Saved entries
********************

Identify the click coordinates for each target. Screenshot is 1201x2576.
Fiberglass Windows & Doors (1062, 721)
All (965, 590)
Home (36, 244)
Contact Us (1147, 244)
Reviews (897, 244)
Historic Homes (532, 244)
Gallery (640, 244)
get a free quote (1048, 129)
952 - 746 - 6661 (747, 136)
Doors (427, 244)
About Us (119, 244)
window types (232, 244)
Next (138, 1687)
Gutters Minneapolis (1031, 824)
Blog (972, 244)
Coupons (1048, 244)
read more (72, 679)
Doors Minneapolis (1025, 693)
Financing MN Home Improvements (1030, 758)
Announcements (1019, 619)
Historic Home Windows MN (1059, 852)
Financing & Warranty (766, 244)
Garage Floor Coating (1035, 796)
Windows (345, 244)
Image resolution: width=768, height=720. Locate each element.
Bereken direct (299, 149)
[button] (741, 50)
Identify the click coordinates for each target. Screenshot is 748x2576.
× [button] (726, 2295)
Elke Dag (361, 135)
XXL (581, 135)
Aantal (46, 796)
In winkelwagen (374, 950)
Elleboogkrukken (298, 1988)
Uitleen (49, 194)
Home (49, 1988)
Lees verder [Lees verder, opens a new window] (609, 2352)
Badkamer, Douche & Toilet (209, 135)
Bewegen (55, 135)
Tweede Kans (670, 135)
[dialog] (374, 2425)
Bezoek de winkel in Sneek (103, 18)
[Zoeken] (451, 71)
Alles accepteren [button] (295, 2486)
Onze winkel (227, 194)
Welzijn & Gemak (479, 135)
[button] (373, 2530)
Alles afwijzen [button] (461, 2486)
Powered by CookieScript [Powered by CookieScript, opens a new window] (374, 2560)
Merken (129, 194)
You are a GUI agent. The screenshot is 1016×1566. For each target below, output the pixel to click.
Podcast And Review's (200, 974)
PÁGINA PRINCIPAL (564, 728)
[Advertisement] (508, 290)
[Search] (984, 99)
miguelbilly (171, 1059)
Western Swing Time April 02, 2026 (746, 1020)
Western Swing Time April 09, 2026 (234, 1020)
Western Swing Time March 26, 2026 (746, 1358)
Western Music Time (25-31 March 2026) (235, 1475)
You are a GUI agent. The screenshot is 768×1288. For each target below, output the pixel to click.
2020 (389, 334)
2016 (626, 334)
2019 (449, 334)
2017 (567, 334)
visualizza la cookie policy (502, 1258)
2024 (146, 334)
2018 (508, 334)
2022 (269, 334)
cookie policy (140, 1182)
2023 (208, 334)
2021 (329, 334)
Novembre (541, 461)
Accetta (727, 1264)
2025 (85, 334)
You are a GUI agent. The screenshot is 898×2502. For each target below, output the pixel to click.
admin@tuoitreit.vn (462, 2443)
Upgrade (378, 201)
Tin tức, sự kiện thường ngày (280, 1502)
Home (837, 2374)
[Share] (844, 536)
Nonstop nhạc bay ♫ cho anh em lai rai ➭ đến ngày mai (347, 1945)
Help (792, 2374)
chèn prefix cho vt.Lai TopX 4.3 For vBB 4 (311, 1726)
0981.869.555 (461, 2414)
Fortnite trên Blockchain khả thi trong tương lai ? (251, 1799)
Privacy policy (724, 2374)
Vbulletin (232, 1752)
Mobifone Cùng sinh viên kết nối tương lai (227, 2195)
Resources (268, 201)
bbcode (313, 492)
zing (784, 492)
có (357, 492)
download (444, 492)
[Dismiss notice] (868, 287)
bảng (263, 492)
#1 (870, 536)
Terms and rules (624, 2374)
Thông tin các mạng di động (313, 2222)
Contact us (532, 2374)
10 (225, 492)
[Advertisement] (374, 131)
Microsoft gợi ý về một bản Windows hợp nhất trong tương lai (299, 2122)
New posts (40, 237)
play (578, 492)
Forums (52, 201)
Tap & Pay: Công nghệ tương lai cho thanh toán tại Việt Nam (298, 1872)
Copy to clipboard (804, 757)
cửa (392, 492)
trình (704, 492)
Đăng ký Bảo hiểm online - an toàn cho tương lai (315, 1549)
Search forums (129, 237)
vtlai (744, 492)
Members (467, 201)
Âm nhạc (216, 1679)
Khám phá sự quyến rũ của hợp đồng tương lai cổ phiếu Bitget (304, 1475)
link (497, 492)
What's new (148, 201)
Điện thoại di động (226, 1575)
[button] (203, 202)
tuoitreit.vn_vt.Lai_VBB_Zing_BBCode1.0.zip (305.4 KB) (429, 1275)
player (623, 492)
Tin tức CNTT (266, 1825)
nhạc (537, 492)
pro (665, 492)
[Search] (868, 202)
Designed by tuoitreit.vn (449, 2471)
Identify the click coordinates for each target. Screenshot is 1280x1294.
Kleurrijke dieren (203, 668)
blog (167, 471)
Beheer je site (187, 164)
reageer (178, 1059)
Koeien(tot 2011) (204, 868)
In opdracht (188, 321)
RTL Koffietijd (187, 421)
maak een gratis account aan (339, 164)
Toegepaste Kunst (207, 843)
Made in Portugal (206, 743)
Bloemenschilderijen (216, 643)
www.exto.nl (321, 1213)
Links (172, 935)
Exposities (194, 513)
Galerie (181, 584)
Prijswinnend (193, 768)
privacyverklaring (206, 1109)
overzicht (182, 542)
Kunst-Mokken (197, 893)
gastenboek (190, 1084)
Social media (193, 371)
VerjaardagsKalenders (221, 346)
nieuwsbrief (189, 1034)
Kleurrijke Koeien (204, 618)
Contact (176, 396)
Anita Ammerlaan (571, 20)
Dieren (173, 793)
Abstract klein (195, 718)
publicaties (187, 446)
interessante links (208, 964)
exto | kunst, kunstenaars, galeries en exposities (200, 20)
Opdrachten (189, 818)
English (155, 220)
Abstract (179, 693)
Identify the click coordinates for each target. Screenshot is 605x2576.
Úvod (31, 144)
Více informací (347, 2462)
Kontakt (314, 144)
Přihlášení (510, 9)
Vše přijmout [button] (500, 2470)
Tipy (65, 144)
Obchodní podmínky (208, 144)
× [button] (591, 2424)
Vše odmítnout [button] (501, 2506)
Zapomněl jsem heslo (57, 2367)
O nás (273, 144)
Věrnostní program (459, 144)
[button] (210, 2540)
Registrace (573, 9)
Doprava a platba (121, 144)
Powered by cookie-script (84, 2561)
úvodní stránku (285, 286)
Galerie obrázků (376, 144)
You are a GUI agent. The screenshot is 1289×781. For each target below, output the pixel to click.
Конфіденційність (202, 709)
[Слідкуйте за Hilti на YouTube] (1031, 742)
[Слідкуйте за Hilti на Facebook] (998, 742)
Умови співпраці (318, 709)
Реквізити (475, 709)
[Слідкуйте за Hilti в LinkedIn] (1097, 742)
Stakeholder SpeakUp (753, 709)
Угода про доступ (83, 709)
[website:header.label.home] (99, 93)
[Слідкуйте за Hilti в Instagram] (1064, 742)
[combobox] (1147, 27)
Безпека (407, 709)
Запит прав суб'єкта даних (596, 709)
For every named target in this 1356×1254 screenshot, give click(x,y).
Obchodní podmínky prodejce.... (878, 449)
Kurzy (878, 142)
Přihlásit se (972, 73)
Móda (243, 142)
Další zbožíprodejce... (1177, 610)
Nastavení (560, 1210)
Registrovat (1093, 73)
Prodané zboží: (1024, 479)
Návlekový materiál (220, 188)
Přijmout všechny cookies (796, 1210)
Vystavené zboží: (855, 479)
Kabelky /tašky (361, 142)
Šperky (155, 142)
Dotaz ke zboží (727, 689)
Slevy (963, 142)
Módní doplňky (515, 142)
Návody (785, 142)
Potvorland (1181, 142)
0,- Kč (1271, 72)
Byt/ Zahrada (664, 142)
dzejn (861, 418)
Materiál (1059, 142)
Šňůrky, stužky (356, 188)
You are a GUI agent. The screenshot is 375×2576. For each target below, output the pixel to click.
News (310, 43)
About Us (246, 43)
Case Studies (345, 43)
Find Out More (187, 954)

********************

YOUR ASSIGNMENT: Lines in the data that hold "March" are to be counted, and the number alone reported.

PROBLEM SOLUTION: 2